My approach to Political Economy of Finance, in keeping with the perspective of the Money View, focuses on the patterns of cash flows created by credit relationships. Practical bankers, in both private and public institutions, have to learn how to pay their debts on time. Some of them have bothered to write down how they do it, and using those texts we can construct a theory of money, which also turns out, I argue in this course, to tell us a lot about the underlying social relationships. It thus provides the basis for a political-economic perspective on finance in capitalism.
In trying to communicate this to students, I have found it helpful to be able to visualize these patterns of cash flows, coherently and correctly but simplified. This purpose of this note is to share and introduce those visualizations.
To organize these thoughts, I have had to go fishing in my memory, placing myself back in Perry Mehrling’s lecture hall and my graduate student days (though I understand it much more intuitively now!). I am always, I think, building on that foundation; in this particular lesson I am sticking very close to the model.
Capital asset finance
The first graph illustrates what is perhaps the most basic financial problem: how to pay for a capital asset. Capital assets have this problem: they generate cash inflows, but only after a big cash outlay, and only slowly, over a long period of time. A hotel is a nicely tangible example: it must first be built and furnished, and only then can rooms be rented out to generate cash income. This first graph, and all the graphs below, use the format of a cash-flow diagram, commonly used by engineers but, oddly, rarely used in monetary theory. Positive cash flows point up, negative cash flows point down:
In the case of a hotel, the negative cash flow is the initial outlay, the positive cash flows are the subsequent yields from operation. The quantities are simplified, with an important structure: total cash flow is zero. The cash inflows, that is, are exactly enough to pay for the cash outlay. But, crucially, they don’t come at the right time—the positive cash flow comes later, but it doesn’t come at all unless the outlays have been paid. If there is no hotel, then there are no rooms to rent out.
This difficulty with timing is the kind of problem that finance can solve. In general, the solution is something like this:
The borrower takes out a loan, which creates a big positive cash flow at the beginning, when the loan is disbursed, and smaller negative cash flows after, when it is paid back. In this idealized scenario, the loan exactly covers the initial cash outlay, and the future cash flows yielded by the capital asset exactly cover the loan payments. (In reality, things don’t line up so perfectly, but when a shortfall arises, it turns out that that too can be financed. Usually.)

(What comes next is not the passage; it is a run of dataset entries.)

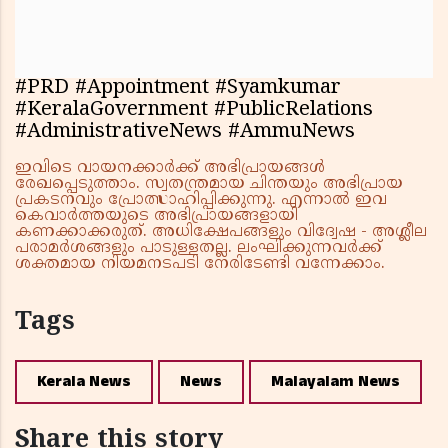
#PRD #Appointment #Syamkumar
#KeralaGovernment #PublicRelations
#AdministrativeNews #AmmuNews
ഇവിടെ വായനക്കാർക്ക് അഭിപ്രായങ്ങൾ
രേഖപ്പെടുത്താം. സ്വതന്ത്രമായ ചിന്തയും അഭിപ്രായ
പ്രകടനവും പ്രോത്സാഹിപ്പിക്കുന്നു. എന്നാൽ ഇവ
കെവാർത്തയുടെ അഭിപ്രായങ്ങളായി
കണക്കാക്കരുത്. അധിക്ഷേപങ്ങളും വിദ്വേഷ - അശ്ലീല
പരാമർശങ്ങളും പാടുള്ളതല്ല. ലംഘിക്കുന്നവർക്ക്
ശക്തമായ നിയമനടപടി നേരിടേണ്ടി വന്നേക്കാം.
Tags
Kerala News
News
Malayalam News
Share this story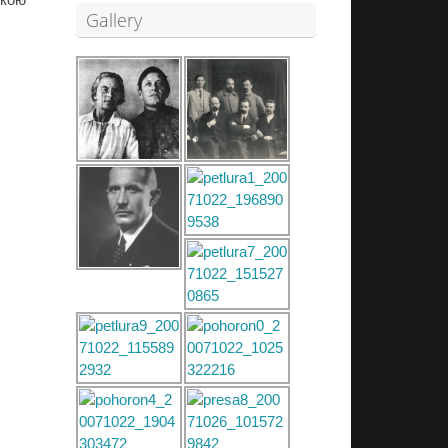
Gallery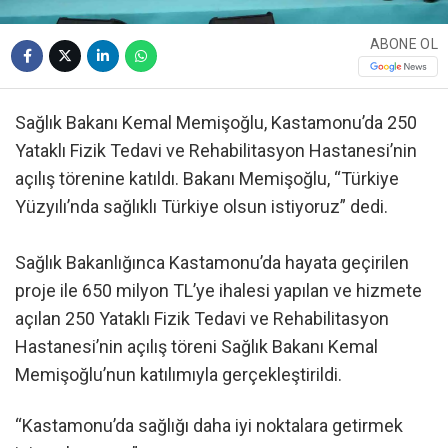
ABONE OL
Sağlık Bakanı Kemal Memişoğlu, Kastamonu’da 250
Yataklı Fizik Tedavi ve Rehabilitasyon Hastanesi’nin
açılış törenine katıldı. Bakanı Memişoğlu, “Türkiye
Yüzyılı’nda sağlıklı Türkiye olsun istiyoruz” dedi.
Sağlık Bakanlığınca Kastamonu’da hayata geçirilen
proje ile 650 milyon TL’ye ihalesi yapılan ve hizmete
açılan 250 Yataklı Fizik Tedavi ve Rehabilitasyon
Hastanesi’nin açılış töreni Sağlık Bakanı Kemal
Memişoğlu’nun katılımıyla gerçekleştirildi.
“Kastamonu’da sağlığı daha iyi noktalara getirmek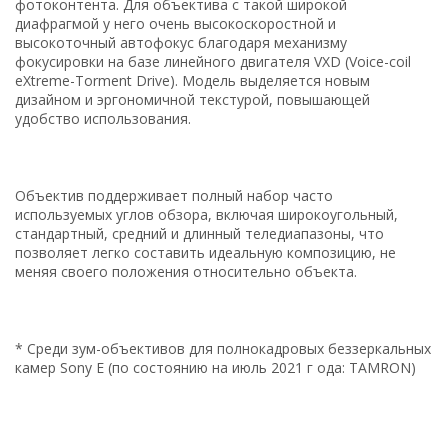
фотоконтента. Для объектива с такой широкой
диафрагмой у него очень высокоскоростной и
высокоточный автофокус благодаря механизму
фокусировки на базе линейного двигателя VXD (Voice-coil
eXtreme-Torment Drive). Модель выделяется новым
дизайном и эргономичной текстурой, повышающей
удобство использования.
Объектив поддерживает полный набор часто
используемых углов обзора, включая широкоугольный,
стандартный, средний и длинный теледиапазоны, что
позволяет легко составить идеальную композицию, не
меняя своего положения относительно объекта.
* Среди зум-объективов для полнокадровых беззеркальных
камер Sony E (по состоянию на июль 2021 г ода: TAMRON)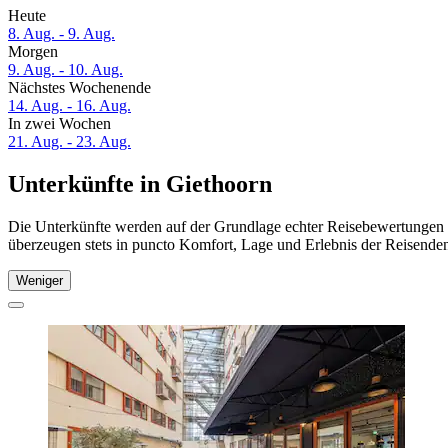
Heute
8. Aug. - 9. Aug.
Morgen
9. Aug. - 10. Aug.
Nächstes Wochenende
14. Aug. - 16. Aug.
In zwei Wochen
21. Aug. - 23. Aug.
Unterkünfte in Giethoorn
Die Unterkünfte werden auf der Grundlage echter Reisebewertungen u
überzeugen stets in puncto Komfort, Lage und Erlebnis der Reisenden.
Weniger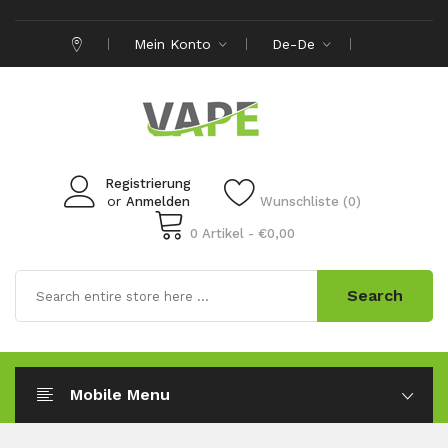
Mein Konto
De-De
Registrierung
or
Anmelden
Wunschliste (0)
0 Artikel - €0,00
Search
Mobile Menu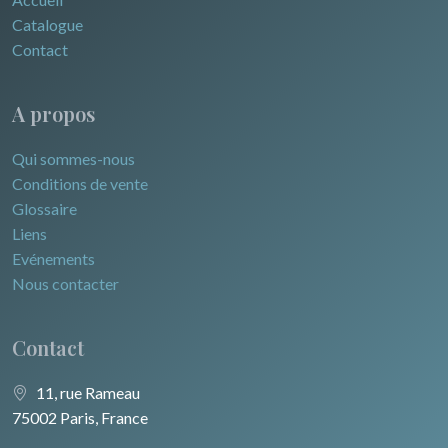
Catalogue
Contact
A propos
Qui sommes-nous
Conditions de vente
Glossaire
Liens
Evénements
Nous contacter
Contact
11, rue Rameau
75002 Paris, France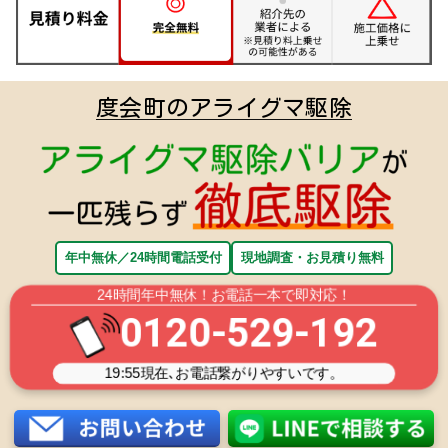
度会町のアライグマ駆除
年中無休／24時間電話受付
現地調査・お見積り無料
24時間年中無休！お電話一本で即対応！
0120-529-192
19:55
現在､お電話繋がりやすいです。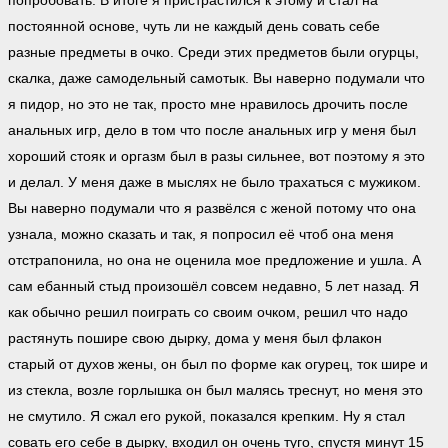
попробовать. В итоге я пристрастился к этому и стал на
постоянной основе, чуть ли не каждый день совать себе
разные предметы в очко. Среди этих предметов были огурцы,
скалка, даже самодельный самотык. Вы наверно подумали что
я пидор, но это не так, просто мне нравилось дрочить после
анальных игр, дело в том что после анальных игр у меня был
хороший стояк и оргазм был в разы сильнее, вот поэтому я это
и делал. У меня даже в мыслях не было трахаться с мужиком.
Вы наверно подумали что я развёлся с женой потому что она
узнала, можно сказать и так, я попросил её чтоб она меня
отстрапонила, но она не оценила мое предложение и ушла. А
сам ебанный стыд произошёл совсем недавно, 5 лет назад. Я
как обычно решил поиграть со своим очком, решил что надо
растянуть пошире свою дырку, дома у меня был флакон
старый от духов жены, он был по форме как огурец, ток шире и
из стекла, возле горлышка он был малясь треснут, но меня это
не смутило. Я сжал его рукой, показался крепким. Ну я стал
совать его себе в дырку, входил он очень туго, спустя минут 15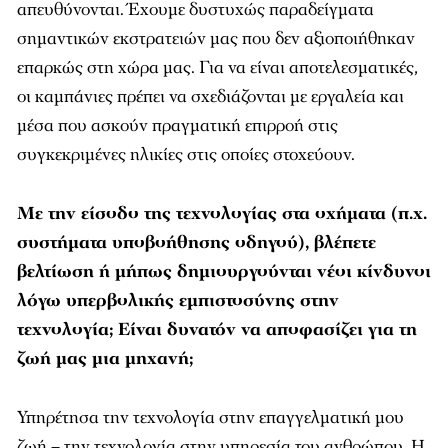
απευθύνονται. Έχουμε δυστυχώς παραδείγματα
σημαντικών εκστρατειών μας που δεν αξιοποιήθηκαν
επαρκώς στη χώρα μας. Για να είναι αποτελεσματικές,
οι καμπάνιες πρέπει να σχεδιάζονται με εργαλεία και
μέσα που ασκούν πραγματική επιρροή στις
συγκεκριμένες ηλικίες στις οποίες στοχεύουν.
Με την είσοδο της τεχνολογίας στα οχήματα (π.χ.
συστήματα υποβοήθησης οδηγού), βλέπετε
βελτίωση ή μήπως δημιουργούνται νέοι κίνδυνοι
λόγω υπερβολικής εμπιστοσύνης στην
τεχνολογία; Είναι δυνατόν να αποφασίζει για τη
ζωή μας μια μηχανή;
Υπηρέτησα την τεχνολογία στην επαγγελματική μου
ζωή – την τεχνολογία στην υπηρεσία του ανθρώπου. Η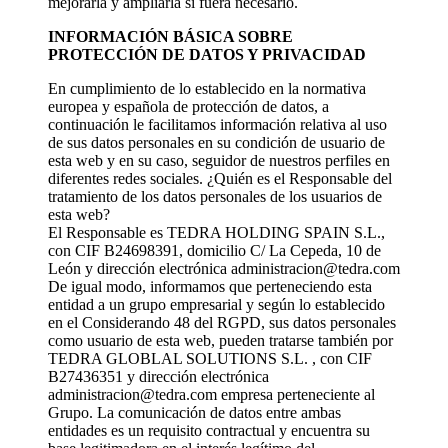
mejorarla y ampliarla si fuera necesario.
INFORMACIÓN BÁSICA SOBRE
PROTECCIÓN DE DATOS Y PRIVACIDAD
En cumplimiento de lo establecido en la normativa
europea y española de protección de datos, a
continuación le facilitamos información relativa al uso
de sus datos personales en su condición de usuario de
esta web y en su caso, seguidor de nuestros perfiles en
diferentes redes sociales. ¿Quién es el Responsable del
tratamiento de los datos personales de los usuarios de
esta web?
El Responsable es TEDRA HOLDING SPAIN S.L.,
con CIF B24698391, domicilio C/ La Cepeda, 10 de
León y dirección electrónica administracion@tedra.com
De igual modo, informamos que perteneciendo esta
entidad a un grupo empresarial y según lo establecido
en el Considerando 48 del RGPD, sus datos personales
como usuario de esta web, pueden tratarse también por
TEDRA GLOBLAL SOLUTIONS S.L. , con CIF
B27436351 y dirección electrónica
administracion@tedra.com empresa perteneciente al
Grupo. La comunicación de datos entre ambas
entidades es un requisito contractual y encuentra su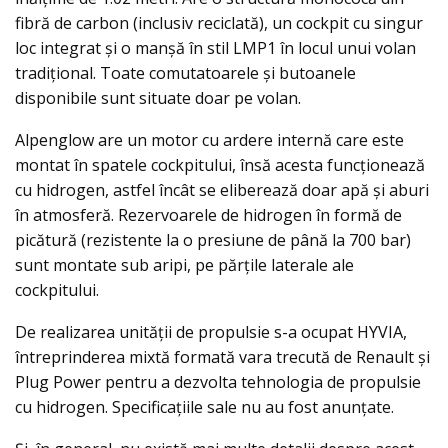
fibră de carbon (inclusiv reciclată), un cockpit cu singur
loc integrat şi o manşă în stil LMP1 în locul unui volan
tradiţional. Toate comutatoarele și butoanele
disponibile sunt situate doar pe volan.
Alpenglow are un motor cu ardere internă care este
montat în spatele cockpitului, însă acesta funcționează
cu hidrogen, astfel încât se eliberează doar apă și aburi
în atmosferă. Rezervoarele de hidrogen în formă de
picătură (rezistente la o presiune de până la 700 bar)
sunt montate sub aripi, pe părțile laterale ale
cockpitului.
De realizarea unităţii de propulsie s-a ocupat HYVIA,
întreprinderea mixtă formată vara trecută de Renault și
Plug Power pentru a dezvolta tehnologia de propulsie
cu hidrogen. Specificațiile sale nu au fost anunțate.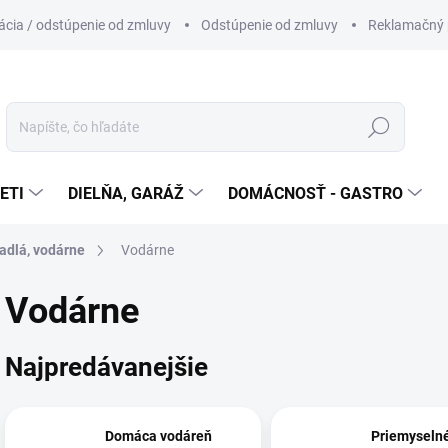
cia / odstúpenie od zmluvy
Odstúpenie od zmluvy
Reklamačný 
Hľadať
ETI
DIELŇA, GARÁŽ
DOMÁCNOSŤ - GASTRO
adlá, vodárne
Vodárne
Vodárne
Najpredávanejšie
Domáca vodáreň
Priemyselné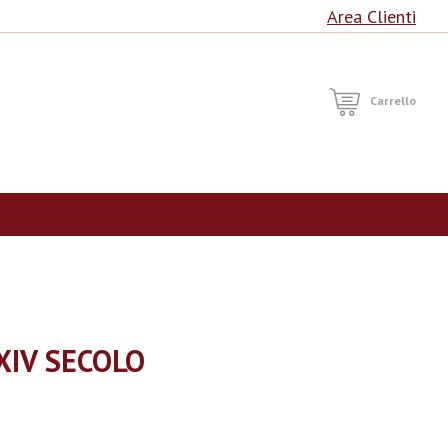
Area Clienti
RCA
Carrello
XIV SECOLO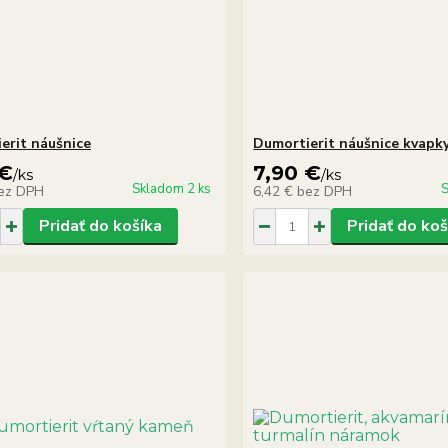
erit náušnice
Dumortierit náušnice kvapk
 €
7,90 €
/
ks
/
ks
Skladom 2 ks
S
ez DPH
6,42 €
bez DPH
Pridať do košíka
Pridať do koš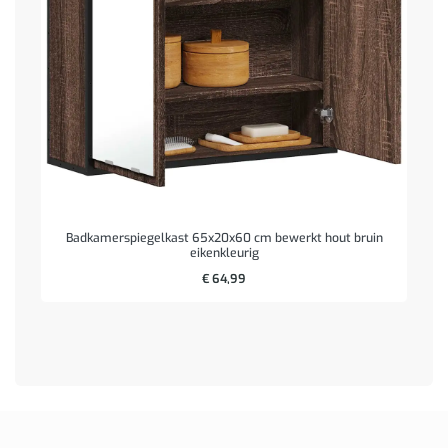
Badkamerspiegelkast 65x20x60 cm bewerkt hout bruin
eikenkleurig
€
64,99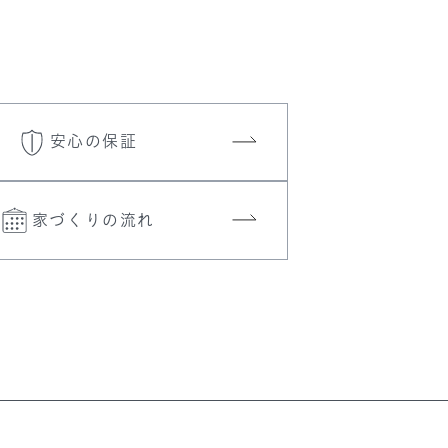
安心の保証
家づくりの流れ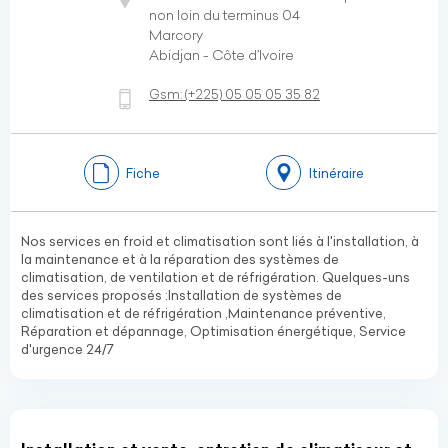
non loin du terminus 04
Marcory
Abidjan - Côte d’Ivoire
Gsm:
(+225)
05 05 05 35 82
Fiche
Itinéraire
Nos services en froid et climatisation sont liés à l'installation, à
la maintenance et à la réparation des systèmes de
climatisation, de ventilation et de réfrigération. Quelques-uns
des services proposés :Installation de systèmes de
climatisation et de réfrigération ,Maintenance préventive,
Réparation et dépannage, Optimisation énergétique, Service
d'urgence 24/7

Credit is also a capital asset
The loan (which might be a bond, or another financial instrument) solves the borrower’s cash-flow problem, but what about the bank (or the bond investor) that does the lending? This graph focuses only on the loan, but shows both sides of the transaction. On the left are the cash flows from above, loan and repayment, as seen by the borrower. On the right, the same transactions as seen by the bank:
If we are interested in understanding the system of credit relationships as a whole, we have to think about transactions from both sides at once. The borrower’s inflows are the bank’s outflows, and vice versa. Comparing the bank’s situation with the very first graph above, an important point might jumps out. To make it as clear as possible:
The bank now faces the same timing problem as the borrower: the loan requires a big cash outlay at the beginning, but only generates cash inflows later, and only in small amounts. In other words, a loan is also a capital asset, at least in terms of the cash flows it creates. Or in still other words: credit moves the cash-flow problem from the borrower to the bank; it does not solve it. The bank must find its own source of cash, which it will have to pay back later:
Banks are specialists in credit
The bank has the same problem as the borrower, but it solves it differently. By specializing in credit—by making many loans to many borrowers—the bank can arrange its lending so that it has inflows every day. This final graph is perhaps a bit more opaque than the others, but hopefully the point comes across:
Here then is the business of banking: to build a portfolio of credit in such a way that inflows cover outflows, day after day.